If that sentiment persists and limits the ability of Chinese companies to raise financing, it could depress both innovation and entrepreneurship. So too, of course, could the prospect of heavy taxes on the wealthy.

Much will depend on how the government executes on Xi’s vision. Done well, China could become a more equitable society that also affords businesses the conditions they need to thrive. Done poorly, Beijing’s efforts to take from the rich and give to the poor could undermine the economy. One thing that seems almost certain for either scenario: Fewer billionaires will be minted.

Afghanistan and Taiwan

The chaotic events that unfolded in Afghanistan this week had a notable resonance in Taiwan, thanks in no small part to some goading from Beijing.
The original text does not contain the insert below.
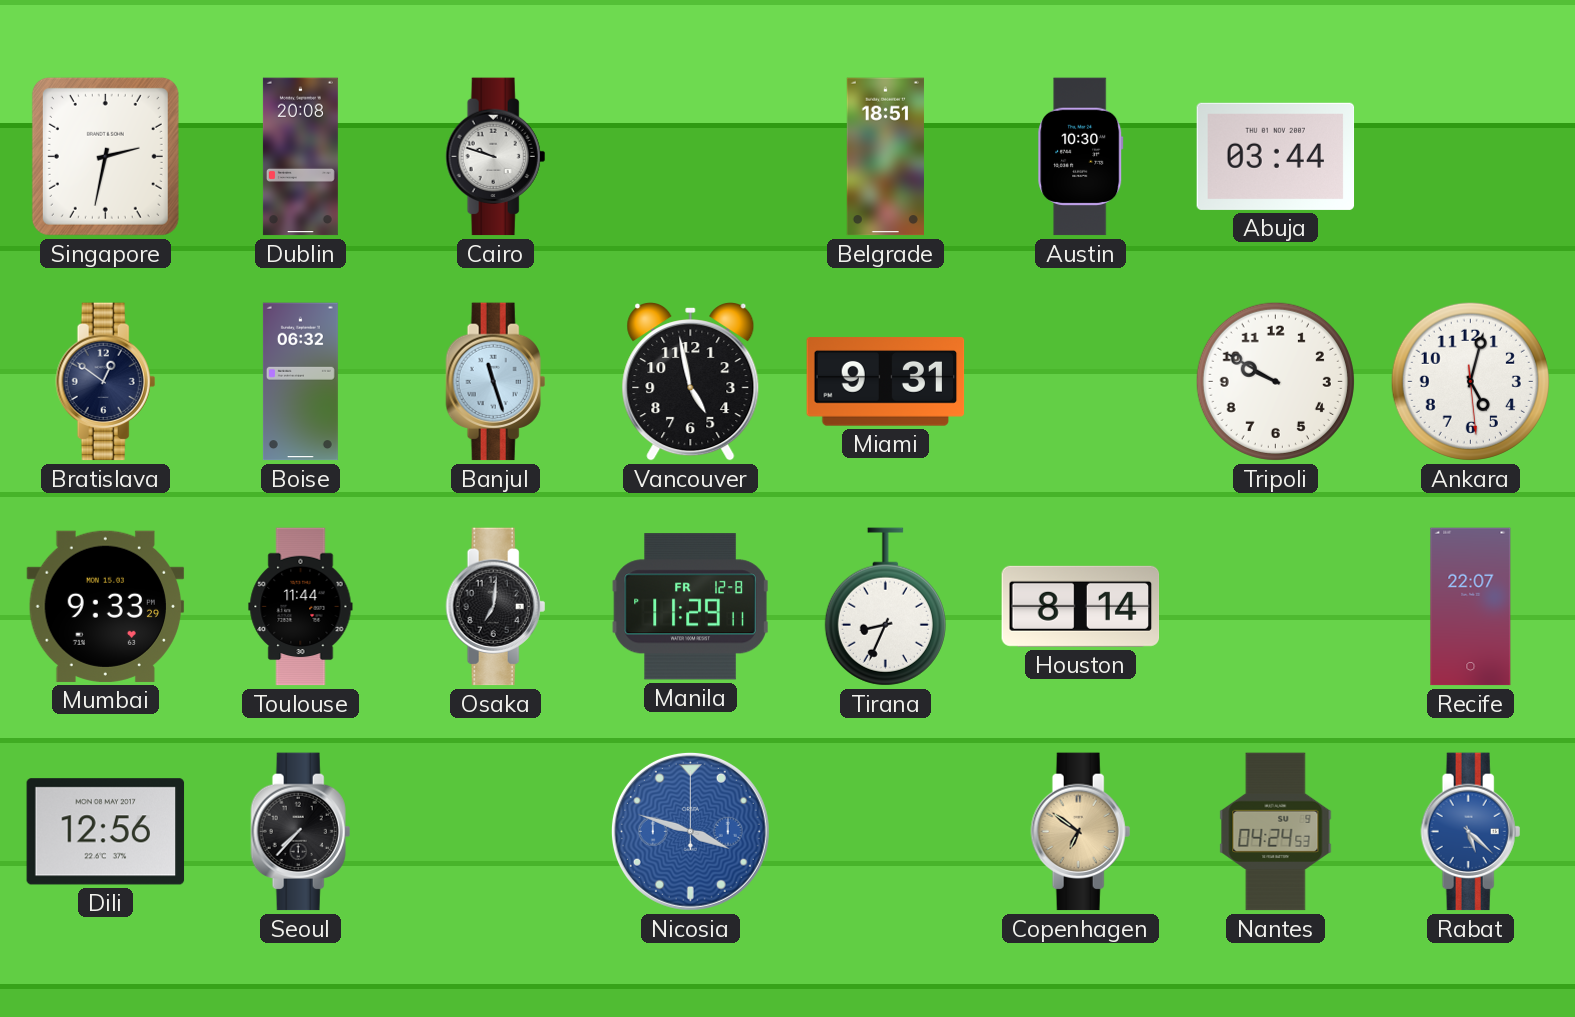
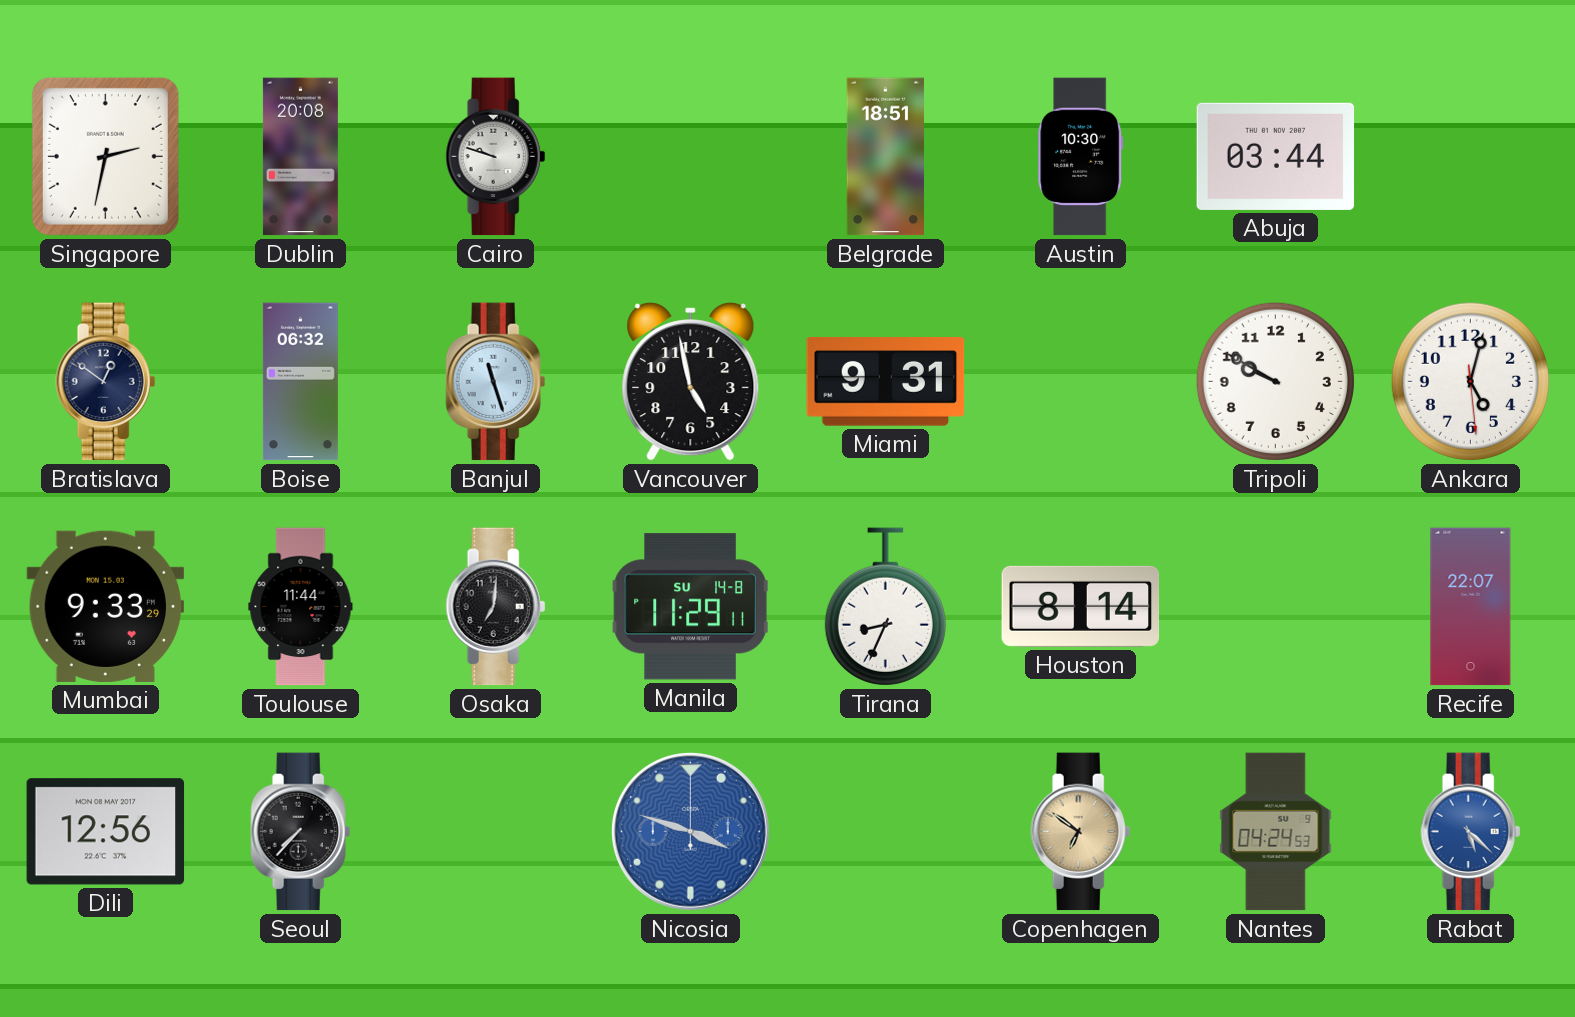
Manila date: FR 12-8 -> SU 14-8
Hu Xijin, editor of the blustery Global Times newspaper, said it pointedly in a tweet: Watching Kabul fall, the authorities in Taiwan should wonder if they can depend on the U.S. to protect them.

It wasn’t only newspaper editors in the Chinese capital voicing that opinion. In Taipei, Beijing-friendly opposition figures began asserting that neither Washington nor Taiwanese President Tsai Ing-wen would fight in the event of a conflict with the mainland.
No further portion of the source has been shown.